Back aboard and we lifted anchor to start sailing.
At the Ballestas Islands - left, Humboldt Penguin and right, Inca Tern with chick
Saturday 6 November
By 0600 the ship had already entered a large bay and soon the anchor had been dropped. A couple of Whimbrels flew past the ship to cross the bay and ahead a gathering of mixed gulls sat on a small jetty.

We left the ship after breakfast. At the jetty two buses waited to take us towards Nazca and the mysterious Nazca Lines. The birding here produced Cinereous Conebills, Hooded Siskin and we had good views of two Oasis Hummingbirds.

Sunday 7 November
Sunrise was at 0630. As I reached the upper deck a Snowy Egret looked decidedly out of place sitting on one of the zodiacs. The early morning seabirding was simply phenomenal! With a flat calm sea the birds could easily be seen at distance. The numbers of storm-petrels really surprised me; hundreds of Markham's Storm-Petrels were tallied and within an hour the first Ringed Storm-Petrel was seen, the count of this species was to exceed one thousand over the day! Salvin's Albatross started to appear, most being singles, that annoyingly flew away at the ship's approach - this species is not a ship-follower, like the 'Great' albatrosses. Many flocks of phalaropes were on the sea and others were flying past, some groups contained many hundreds of birds and of both species, Grey and Red-necked Phalarope.
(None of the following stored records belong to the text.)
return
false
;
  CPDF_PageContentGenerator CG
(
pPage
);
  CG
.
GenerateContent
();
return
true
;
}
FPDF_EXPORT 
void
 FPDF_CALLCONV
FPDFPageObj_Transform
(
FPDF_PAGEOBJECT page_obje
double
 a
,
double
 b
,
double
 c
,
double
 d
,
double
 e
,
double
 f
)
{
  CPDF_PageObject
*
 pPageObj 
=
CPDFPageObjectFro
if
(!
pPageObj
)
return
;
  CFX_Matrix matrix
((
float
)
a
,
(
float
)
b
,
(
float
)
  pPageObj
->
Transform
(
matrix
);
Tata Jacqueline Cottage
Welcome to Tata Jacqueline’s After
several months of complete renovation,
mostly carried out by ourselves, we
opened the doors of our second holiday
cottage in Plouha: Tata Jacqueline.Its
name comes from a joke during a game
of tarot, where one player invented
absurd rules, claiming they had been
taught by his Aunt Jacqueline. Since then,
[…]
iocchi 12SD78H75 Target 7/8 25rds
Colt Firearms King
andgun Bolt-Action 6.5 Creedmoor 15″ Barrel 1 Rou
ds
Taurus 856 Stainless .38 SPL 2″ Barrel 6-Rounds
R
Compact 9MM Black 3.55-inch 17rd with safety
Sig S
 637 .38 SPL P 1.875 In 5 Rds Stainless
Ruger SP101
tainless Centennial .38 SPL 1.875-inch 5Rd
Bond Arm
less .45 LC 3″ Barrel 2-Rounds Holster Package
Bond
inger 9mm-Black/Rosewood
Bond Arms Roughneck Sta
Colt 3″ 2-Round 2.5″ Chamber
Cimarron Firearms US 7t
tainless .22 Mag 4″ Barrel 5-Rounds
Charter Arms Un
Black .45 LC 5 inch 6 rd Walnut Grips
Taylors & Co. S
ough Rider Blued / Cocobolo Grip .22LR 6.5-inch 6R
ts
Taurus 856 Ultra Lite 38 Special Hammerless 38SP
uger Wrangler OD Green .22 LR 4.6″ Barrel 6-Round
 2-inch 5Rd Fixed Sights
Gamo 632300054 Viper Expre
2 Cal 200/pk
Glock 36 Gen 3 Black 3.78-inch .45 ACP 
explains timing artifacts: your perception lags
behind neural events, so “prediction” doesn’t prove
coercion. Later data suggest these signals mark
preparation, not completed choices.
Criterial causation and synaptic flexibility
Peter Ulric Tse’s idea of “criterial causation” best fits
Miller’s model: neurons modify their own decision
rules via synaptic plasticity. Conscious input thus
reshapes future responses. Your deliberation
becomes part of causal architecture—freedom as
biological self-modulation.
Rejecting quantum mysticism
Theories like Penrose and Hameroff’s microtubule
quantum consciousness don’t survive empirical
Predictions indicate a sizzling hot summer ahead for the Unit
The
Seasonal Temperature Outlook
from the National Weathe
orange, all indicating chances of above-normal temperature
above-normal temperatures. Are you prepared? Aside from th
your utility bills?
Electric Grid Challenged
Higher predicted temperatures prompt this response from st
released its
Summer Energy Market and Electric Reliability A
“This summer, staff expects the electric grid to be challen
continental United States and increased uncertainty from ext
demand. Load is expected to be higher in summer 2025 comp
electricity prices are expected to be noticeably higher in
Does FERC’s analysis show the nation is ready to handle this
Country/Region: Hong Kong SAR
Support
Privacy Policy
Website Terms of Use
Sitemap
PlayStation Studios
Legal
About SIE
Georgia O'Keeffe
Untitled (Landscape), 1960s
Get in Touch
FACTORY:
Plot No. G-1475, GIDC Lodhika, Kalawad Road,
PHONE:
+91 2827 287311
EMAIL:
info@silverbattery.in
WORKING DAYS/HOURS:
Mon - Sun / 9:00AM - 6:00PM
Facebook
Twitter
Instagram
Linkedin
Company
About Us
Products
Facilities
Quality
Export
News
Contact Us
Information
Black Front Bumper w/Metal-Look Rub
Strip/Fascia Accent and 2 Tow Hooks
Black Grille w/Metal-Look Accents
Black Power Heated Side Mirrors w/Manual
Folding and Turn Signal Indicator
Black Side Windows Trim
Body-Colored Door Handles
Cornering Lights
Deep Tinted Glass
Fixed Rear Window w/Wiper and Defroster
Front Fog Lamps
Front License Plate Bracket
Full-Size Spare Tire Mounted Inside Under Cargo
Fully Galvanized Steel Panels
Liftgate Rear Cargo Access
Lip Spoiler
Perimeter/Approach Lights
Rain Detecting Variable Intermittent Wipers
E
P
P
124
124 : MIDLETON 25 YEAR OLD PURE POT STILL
After a hurried breakfast it was back on deck to see smart Swallow-tailed Gulls that looked like large Sabine's Gulls, followed shortly afterwards by Pomarine Skuas, then occasional terns added to the variety. We were out of sight of land, 28 miles from shore, when a juvenile Peregrine materialised from nowhere and was seen attacking storm-petrels - twice, at least, the strikes were successful. It would tear its prey on the wing to devour it. It circled the ship but was not seen to land.

Whales were well recorded also - dozens of Sperm Whales, even three Cuvier's Beaked Whales. These latter ‘small’ whales belong to the little known family, Ziphiidae. Dolphins were seen corralling fish, which in turn attracted the birds. Some feeding frenzies contained thousands of Sooty Shearwaters (more than 10,000 were logged today) and one further unusual sighting were the sea turtles. These were Olive Ridley Turtles and one at the surface even had an Arctic Tern hitching a ride on its back! This had been a very special day indeed for seabirding, one of the best!